If you don't have a tapis_token, set the parameter to `None`.

In [None]:
patra_server_url = "http://127.0.0.1:5002"
mc.submit(patra_server_url=patra_server_url) # , token=tapis_token)

INFO:root:Model card validation successful.
INFO:root:PID created: 0009-0009-9817-7042-uci_adult_model-1.0
INFO:root:Model Card submitted successfully.


'success'

### 7.2 Submit AI/ML Model

We can specify `"huggingface"` or `"github"` for `model_store`. This will attempt to upload our trained model, while the card is posted to the Patra server.

In [None]:
mc.version= "1.1"
mc.submit(patra_server_url=patra_server_url, model=model, file_format="h5", model_store="huggingface") # token=tapis_token,

INFO:root:Model card validation successful.
INFO:root:PID created: 0009-0009-9817-7042-uci_adult_model-1.1
INFO:root:Model serialized successfully.
0009-0009-9817-7042-uci_adult_model-1.1.h5: 100%|██████████| 130k/130k [00:00<00:00, 570kB/s]
INFO:root:Model uploaded at: https://huggingface.co/patra-iu/0009-0009-9817-7042-uci_adult_model-1.1/blob/main/0009-0009-9817-7042-uci_adult_model-1.1.h5
INFO:root:Model Card submitted successfully.


'success'

### 7.3 Submit Artifacts

In [None]:
mc.submit(patra_server_url=patra_server_url,
          # token=tapis_token,
          model_store="huggingface",
          artifacts=["data/adult/adult.data", "data/adult/adult.names"])

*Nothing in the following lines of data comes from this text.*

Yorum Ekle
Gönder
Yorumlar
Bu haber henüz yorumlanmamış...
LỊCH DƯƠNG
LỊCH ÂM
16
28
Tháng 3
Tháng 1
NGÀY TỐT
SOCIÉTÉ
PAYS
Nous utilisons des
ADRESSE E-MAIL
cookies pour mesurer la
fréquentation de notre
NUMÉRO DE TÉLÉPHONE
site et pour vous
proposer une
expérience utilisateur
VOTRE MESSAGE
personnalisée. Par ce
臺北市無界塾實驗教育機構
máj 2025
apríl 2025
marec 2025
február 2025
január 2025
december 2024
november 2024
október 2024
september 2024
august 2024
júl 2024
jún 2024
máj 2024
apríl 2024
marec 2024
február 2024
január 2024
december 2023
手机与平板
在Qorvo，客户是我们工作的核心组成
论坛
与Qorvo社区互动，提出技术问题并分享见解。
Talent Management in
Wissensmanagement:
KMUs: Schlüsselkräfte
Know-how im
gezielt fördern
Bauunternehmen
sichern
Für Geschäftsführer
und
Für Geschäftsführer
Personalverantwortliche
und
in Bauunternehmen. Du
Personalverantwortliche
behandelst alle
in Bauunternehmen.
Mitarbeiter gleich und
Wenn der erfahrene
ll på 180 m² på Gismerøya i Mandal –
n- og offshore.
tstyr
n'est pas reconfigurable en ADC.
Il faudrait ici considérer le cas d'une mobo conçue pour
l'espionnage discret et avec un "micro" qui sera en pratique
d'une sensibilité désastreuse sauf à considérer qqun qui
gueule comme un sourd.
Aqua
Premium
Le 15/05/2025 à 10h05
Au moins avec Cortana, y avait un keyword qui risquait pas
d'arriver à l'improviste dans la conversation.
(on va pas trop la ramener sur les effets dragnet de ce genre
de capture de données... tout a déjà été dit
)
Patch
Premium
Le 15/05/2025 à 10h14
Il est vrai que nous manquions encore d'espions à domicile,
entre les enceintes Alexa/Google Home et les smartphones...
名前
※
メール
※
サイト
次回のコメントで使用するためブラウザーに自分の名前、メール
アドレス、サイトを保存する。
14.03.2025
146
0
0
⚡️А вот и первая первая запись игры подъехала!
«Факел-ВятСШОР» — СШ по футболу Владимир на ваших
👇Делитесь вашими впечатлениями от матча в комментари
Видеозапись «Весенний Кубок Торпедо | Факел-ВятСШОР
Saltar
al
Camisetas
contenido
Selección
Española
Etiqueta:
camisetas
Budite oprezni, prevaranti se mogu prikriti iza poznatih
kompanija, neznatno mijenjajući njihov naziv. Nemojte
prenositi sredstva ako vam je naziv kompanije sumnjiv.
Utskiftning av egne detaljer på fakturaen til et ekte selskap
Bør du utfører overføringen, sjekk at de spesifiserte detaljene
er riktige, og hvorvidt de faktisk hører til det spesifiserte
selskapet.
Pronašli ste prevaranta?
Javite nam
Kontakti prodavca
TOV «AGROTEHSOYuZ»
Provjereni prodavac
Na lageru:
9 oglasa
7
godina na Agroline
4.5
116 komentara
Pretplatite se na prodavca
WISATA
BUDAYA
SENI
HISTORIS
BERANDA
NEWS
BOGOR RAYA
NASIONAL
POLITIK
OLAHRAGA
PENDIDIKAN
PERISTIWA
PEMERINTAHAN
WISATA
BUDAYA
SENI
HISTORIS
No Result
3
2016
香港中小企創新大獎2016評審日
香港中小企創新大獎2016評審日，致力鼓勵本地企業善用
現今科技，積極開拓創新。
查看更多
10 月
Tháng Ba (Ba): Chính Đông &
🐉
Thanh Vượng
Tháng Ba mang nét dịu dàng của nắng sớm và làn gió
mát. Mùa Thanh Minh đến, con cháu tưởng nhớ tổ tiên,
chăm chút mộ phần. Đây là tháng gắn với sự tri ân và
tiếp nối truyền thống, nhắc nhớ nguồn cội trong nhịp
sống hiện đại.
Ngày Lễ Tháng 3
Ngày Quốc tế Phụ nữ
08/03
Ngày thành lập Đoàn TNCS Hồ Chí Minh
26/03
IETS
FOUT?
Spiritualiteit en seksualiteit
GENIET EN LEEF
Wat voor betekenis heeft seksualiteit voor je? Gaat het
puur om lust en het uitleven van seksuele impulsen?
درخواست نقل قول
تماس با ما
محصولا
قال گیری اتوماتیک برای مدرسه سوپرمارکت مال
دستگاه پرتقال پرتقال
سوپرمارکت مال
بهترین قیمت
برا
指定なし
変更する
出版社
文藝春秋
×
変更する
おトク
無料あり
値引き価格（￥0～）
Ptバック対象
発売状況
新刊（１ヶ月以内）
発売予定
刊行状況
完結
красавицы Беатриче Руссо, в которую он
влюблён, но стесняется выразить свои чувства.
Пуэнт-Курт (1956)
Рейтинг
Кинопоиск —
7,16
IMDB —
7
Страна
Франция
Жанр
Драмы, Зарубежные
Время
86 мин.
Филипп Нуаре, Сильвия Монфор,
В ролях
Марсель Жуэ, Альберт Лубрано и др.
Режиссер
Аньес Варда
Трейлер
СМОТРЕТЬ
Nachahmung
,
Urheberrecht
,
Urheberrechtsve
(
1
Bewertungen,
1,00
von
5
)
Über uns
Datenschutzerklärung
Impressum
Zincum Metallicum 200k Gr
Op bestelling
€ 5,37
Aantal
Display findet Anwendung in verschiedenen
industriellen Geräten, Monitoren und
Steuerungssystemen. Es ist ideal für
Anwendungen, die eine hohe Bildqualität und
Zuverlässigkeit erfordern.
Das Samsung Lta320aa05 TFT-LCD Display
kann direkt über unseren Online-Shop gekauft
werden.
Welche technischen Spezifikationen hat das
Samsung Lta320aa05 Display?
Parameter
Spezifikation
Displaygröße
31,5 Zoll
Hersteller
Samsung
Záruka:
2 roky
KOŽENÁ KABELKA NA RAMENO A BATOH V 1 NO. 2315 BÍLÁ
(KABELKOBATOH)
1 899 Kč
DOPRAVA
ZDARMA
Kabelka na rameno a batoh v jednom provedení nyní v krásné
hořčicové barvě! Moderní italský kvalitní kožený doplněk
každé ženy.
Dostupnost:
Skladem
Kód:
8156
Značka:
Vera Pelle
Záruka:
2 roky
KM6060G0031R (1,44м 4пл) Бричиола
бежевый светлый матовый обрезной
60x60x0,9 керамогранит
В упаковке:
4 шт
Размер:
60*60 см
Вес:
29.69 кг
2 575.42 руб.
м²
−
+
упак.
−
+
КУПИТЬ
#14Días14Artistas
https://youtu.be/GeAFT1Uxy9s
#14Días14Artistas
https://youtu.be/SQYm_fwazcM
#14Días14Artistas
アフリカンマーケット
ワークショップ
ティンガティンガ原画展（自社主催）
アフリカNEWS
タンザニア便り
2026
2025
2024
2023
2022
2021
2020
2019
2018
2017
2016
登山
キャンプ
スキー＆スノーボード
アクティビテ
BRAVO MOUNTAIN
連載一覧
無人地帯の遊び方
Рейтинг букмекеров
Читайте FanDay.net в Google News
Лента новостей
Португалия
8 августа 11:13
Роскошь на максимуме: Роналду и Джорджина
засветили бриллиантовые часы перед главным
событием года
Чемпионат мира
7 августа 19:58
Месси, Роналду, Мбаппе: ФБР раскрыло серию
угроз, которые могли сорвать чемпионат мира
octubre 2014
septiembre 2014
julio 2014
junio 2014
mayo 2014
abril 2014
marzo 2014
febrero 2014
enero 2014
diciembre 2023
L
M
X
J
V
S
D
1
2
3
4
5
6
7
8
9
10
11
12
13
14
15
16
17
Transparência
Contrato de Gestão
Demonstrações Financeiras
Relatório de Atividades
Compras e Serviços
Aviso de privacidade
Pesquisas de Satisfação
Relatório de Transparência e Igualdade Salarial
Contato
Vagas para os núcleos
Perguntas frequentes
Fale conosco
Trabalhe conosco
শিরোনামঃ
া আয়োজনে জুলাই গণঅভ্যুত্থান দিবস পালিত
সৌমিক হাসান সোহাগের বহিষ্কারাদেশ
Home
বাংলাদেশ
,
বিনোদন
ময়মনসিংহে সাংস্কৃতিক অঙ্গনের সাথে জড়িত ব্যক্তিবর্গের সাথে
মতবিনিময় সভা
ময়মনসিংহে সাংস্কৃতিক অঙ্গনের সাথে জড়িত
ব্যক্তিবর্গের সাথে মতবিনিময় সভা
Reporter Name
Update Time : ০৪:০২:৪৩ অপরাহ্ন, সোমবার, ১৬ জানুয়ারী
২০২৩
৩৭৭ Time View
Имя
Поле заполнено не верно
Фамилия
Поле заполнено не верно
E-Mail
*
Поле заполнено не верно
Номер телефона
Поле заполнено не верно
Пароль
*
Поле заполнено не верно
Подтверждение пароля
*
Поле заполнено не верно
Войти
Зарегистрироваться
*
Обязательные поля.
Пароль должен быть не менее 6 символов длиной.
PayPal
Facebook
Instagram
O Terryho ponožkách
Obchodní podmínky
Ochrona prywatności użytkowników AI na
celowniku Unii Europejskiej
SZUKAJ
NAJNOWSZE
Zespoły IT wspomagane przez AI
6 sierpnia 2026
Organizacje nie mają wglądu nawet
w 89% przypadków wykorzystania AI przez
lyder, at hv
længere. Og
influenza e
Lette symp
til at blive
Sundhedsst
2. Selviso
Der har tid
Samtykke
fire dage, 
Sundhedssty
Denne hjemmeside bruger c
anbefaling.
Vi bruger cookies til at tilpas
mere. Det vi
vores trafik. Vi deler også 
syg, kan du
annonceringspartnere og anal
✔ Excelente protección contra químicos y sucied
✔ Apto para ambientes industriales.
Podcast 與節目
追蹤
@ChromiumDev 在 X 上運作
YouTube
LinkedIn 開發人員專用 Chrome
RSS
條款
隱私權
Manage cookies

INFO:root:Model card validation successful.
INFO:root:PID created: 0009-0009-9817-7042-uci_adult_model-1.1
INFO:root:Artifact 'data/adult/adult.data' uploaded at: https://huggingface.co/patra-iu/0009-0009-9817-7042-uci_adult_model-1.1/blob/main/adult.data
INFO:root:Artifact 'data/adult/adult.names' uploaded at: https://huggingface.co/patra-iu/0009-0009-9817-7042-uci_adult_model-1.1/blob/main/adult.names
INFO:root:Model Card submitted successfully.


'success'

### 7.4 Submit Model Card, Model, and Artifacts

This scenario might include a special label file plus multiple dataset artifacts.

In [None]:
mc.version = "1.2"
with open("labels.txt", "w") as f:
    f.write("Label 1\n")
    f.write("Label 2\n")

mc.submit(patra_server_url=patra_server_url, model=model, file_format="h5", model_store="huggingface",
          inference_labels="labels.txt", artifacts=["data/adult/adult.data", "data/adult/adult.names"]) # token=tapis_token,

INFO:root:Model card validation successful.
INFO:root:PID created: 0009-0009-9817-7042-uci_adult_model-1.2
INFO:root:Model serialized successfully.
0009-0009-9817-7042-uci_adult_model-1.2.h5: 100%|██████████| 130k/130k [00:00<00:00, 805kB/s]
INFO:root:Model uploaded at: https://huggingface.co/patra-iu/0009-0009-9817-7042-uci_adult_model-1.2/blob/main/0009-0009-9817-7042-uci_adult_model-1.2.h5
INFO:root:Inference labels uploaded at: https://huggingface.co/patra-iu/0009-0009-9817-7042-uci_adult_model-1.2/blob/main/labels.txt
No files have been modified since last commit. Skipping to prevent empty commit.
INFO:root:Artifact 'data/adult/adult.data' uploaded at: https://huggingface.co/patra-iu/0009-0009-9817-7042-uci_adult_model-1.2/blob/main/adult.data
No files have been modified since last commit. Skipping to prevent empty commit.
INFO:root:Artifact 'data/adult/adult.names' uploaded at: https://huggingface.co/patra-iu/0009-0009-9817-7042-uci_adult_model-1.2/blob/main/adult.names
INFO:root

'success'

### 7.4 Pushing to GitHub

By switching `"huggingface"` to `"github"`, you can store your model in a GitHub repo.

In [None]:
mc.version = "1.3"
mc.submit(patra_server_url=patra_server_url, model=model, file_format="h5", model_store="github",
          artifacts=["adult.data", "adult.names"])

INFO:root:Model card validation successful.
INFO:root:PID created: 0009-0009-9817-7042-uci_adult_model-1.3
ERROR:root:Model submission failed during credential retrieval: 400 Client Error: BAD REQUEST for url: http://127.0.0.1:5002/get_github_credentials


By following this notebook, you have:
1. Loaded and preprocessed the UCI Adult Dataset
2. Trained a TensorFlow model to predict income
3. Built a Patra Model Card describing the model’s purpose, performance, and environment
4. Scanned for fairness and explainability metrics
5. Submitted the card to a Patra server along with the model or artifacts to a chosen store (Hugging Face or GitHub)


In [None]:
mc.save("model_card.json")

INFO:root:Model card saved to model_card.json.